Nobody would deny that your purchase of housing should be a prudent
investment. However, this may or may not end up being the case.
For instance, the purchase of a manufactured home might likely be a very
sensible purchase for you if you purchase the type of community you want, the
type of housing you want, and the location you want. But it may not be an
investment at all, but a depreciating purchase, similar to the purchase of an
automobile. Like an automobile it is depreciating, but you are buying what you
want and need for a certain number of years.
If your purchase of out-of-state real estate turns out to be a good investment,
then more power to you. Your main goal is to make sure you purchase within fair
market value. When I meet people who are seeking to purchase out-of-state real
estate because they think it is going to be a good investment, I usually figure
that marking a wise investment in real estate requires a lot of research and a
lot of effort. Generally speaking, you would be a lot better off if you stayed
right in the location in which you are familiar and studied the market and went
to work on making offers in order to find the best buy you could possibly find
in your own neighborhood. Why go thousands of miles away into a market where you
have little or no knowledge and play Russian roulette with making a good
purchase because you are looking for an investment?
People purchase homes in resort destinations for the purpose of investment
because they figure the location lends itself to being a successful income
producer. Once of the greatest miscommunications put forth by developers is the
amount of rental income you can expect. Something else to be wary of is their
estimation of what the expense of maintaining the property will be. Be advised
that the income will be one-third to one-half of whatever is promised, and the
cost for maintaining the property will be fifty to one hundred percent more. If
the property still makes good sense from an investment standpoint after
making these adjustments to the information gives to you by the developer, then
maybe you should go for it.
However, again my emphasis is that I would not suggest to the average buyer
that he go out-of-state to make a purchase of real estate for investment
purposes. Basically, my line of defense, for you, is well behind the aggressive
line of expecting financial return. If you are going to purchase out-of-state
real estate at least make sure you are not going to get hurt.
One of the attractions to the developer of out-of-state property is that not
only does he develop in a location he thinks is drawing a market of
buyers, but he also knows he is creating a product in which he can establish a
price that is often out of the context of the value of the real estate market in
the area. This means he can get a hell of a lot more for the land that he has
purchased and improved than if he were just building homes for the local folks
to buy.
Having stated the above, allow me the indulgence to muse on the potential
upsides of resort and retirement out-of-state real estate.

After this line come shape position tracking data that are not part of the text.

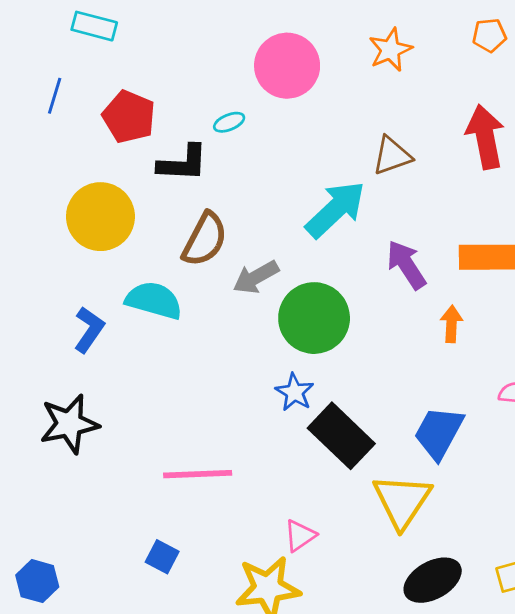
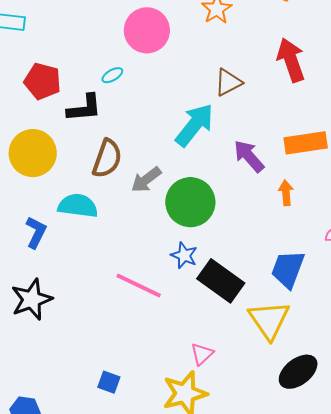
pink line: (198, 474) -> (139, 286), moved, turned 36

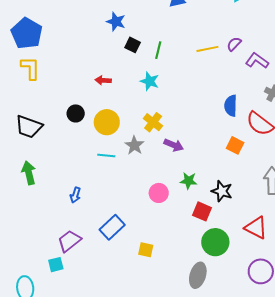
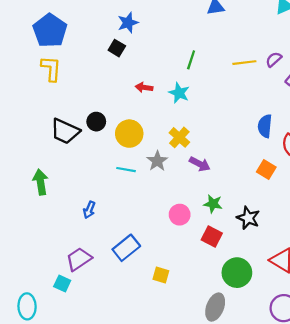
blue star: (116, 22) -> (128, 23), moved, turned 30
black square: (133, 45) -> (117, 48), moved
red arrow: (103, 80) -> (144, 87), moved
black trapezoid: (29, 127) -> (65, 131), moved
red square: (202, 211) -> (212, 236), moved
cyan square: (56, 265) -> (62, 284), turned 35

It is my sense that, at the time of writing this book, we are at a very
opportune time to purchase. Prices are either steady or soft, mortgage money is
cheap, and demand is starting to rebound with future demands on the verge of
exploding. Therefore, areas where people will be seeking real estate purchases
for the purpose of resort, vacation or retirement, should prove to be overall
good investments over the course of the next ten to twenty years. The immediate
factors behind this sense of optimism in out-of-state real estate investment is
of course that we are coming out of a recession and that mortgage money and
prices are down (always the classic signs of good times to buy). But, more
importantly, you have significant and fast-paced changes happening in the
behavior patterns and lifestyles of the people that will cause even greater
growth and demand in areas up to now mainly populated for resort or retirement
purposes.
One example is with the fast growing use of the home office facilitated by
the electronic information highway. More and more individuals are not commuting
to work but are communicating through computers and telecommunication. They are
able to work from their residence, no matter where that residence is. Another
significant change is the explosion of small business, which is unencumbering
many an individual from having to live near a particular major metropolitan area
where his large corporate employer is located. These are significant changes
which will affect the population movement, and whenever the population is free
to move, they are going to tend to move to those areas presently popular for
resort and retirement.
In terms of resort and retirement, you have the most influential generation
(in terms of market impact and just about everything else) approaching their
advanced years in which they will be seeking resort and retirement real estate
purchases.
In addition to the above, on the other side of equation of potential
appreciation in real estate, is the subject of supply. In most areas where there
has been development for resort and retirement, within the last ten years there
has been significant increase in regulation at the local, state, and federal
level on development. Local building codes, federal wetland regulations, and
state environmental issues all have made developing a much more difficult and a
much more expensive enterprise than it has ever been in the past.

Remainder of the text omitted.